Мать молчала. Она знала все тайны Лены, но распространяться о них считала себя не вправе.
– А ты думаешь, у Марчука это серьезно? – успокоившись, опять заговорил отец.
– А ты сам бы спросил у него. Он ведь твой друг…
– Об этом не спрашивают, если сам человек не говорит…
– И то правда, – вздохнула мать и поспешила занять руки кочергой. В непонятном волнении отставила кочергу обратно в угол, рванула за проушины полупустую кадь с помоями и вышла из хаты.
Я жду приезда Лены. Приезд – это ка-ни-ку-лы. В слове этом мне чудится кукование кукушки, далекое и манящее, зеленый и радостный мир, полный ароматов и цветных бликов, непостижимый и прекрасный. Лена приедет на каникулы! Я стесняюсь расспросить у матери: когда будут каникулы?

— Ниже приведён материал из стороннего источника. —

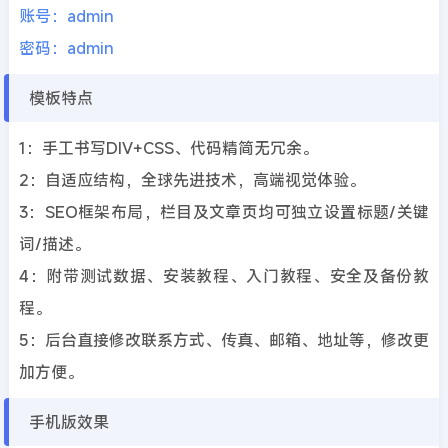
账号：admin
密码：admin
模板特点
1：手工书写DIV+CSS、代码精简无冗余。
2：自适应结构，全球先进技术，高端视觉体验。
3：SEO框架布局，栏目及文章页均可独立设置标题/关键
词/描述。
4：附带测试数据、安装教程、入门教程、安全及备份教
程。
5：后台直接修改联系方式、传真、邮箱、地址等，修改更
加方便。
手机版效果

…И опять зарей зажжено небо, залиты поля и луга. Воздух розовый, косогоры и сады – все кругом кажется застывшим, вечным очарованием. Все ждет и не дождется Лены. Тишина такая, что громким кажется скрип ведер на коромысле матери. И вдруг мать останавливается, делает мне знак умолкнуть и внимательно слушает тишину. Лицо у нее молодеет, на нем какая-то очень добрая задумчивость. «Слышишь?..»
Да, я слышу! Это там, на закате, далеко-далеко в полях поют. Женские голоса. И песня тоже, кажется, из зарева, малиновая, ею напоены и воздух, и небо.
– Хорошо поют, – вздохнув, говорит мать. – На весилья идут девчата.
Мимо нашей хаты с сумкой проходит Григорий-почтарь. Отец окликает его, и тот без особой охоты сворачивает к нам. Поздоровавшись, Григорий присаживается на завалинке рядом с отцом. Деревянная нога отца основательно покоится на земле. На круглом конце ее – железное кольцо, для крепости. Этим железным кольцом, как некоей антенной, отец касается земли, выслушивает планету; ее недра, сушь и водь держат отчет перед отстреленной австрийским снарядом ногою отцовской. А отец, уперев локти в колени, голову возложив на руки, как бы слушает и обдумывает дела, которые вершатся на земле. Он часами может сидеть в такой позе.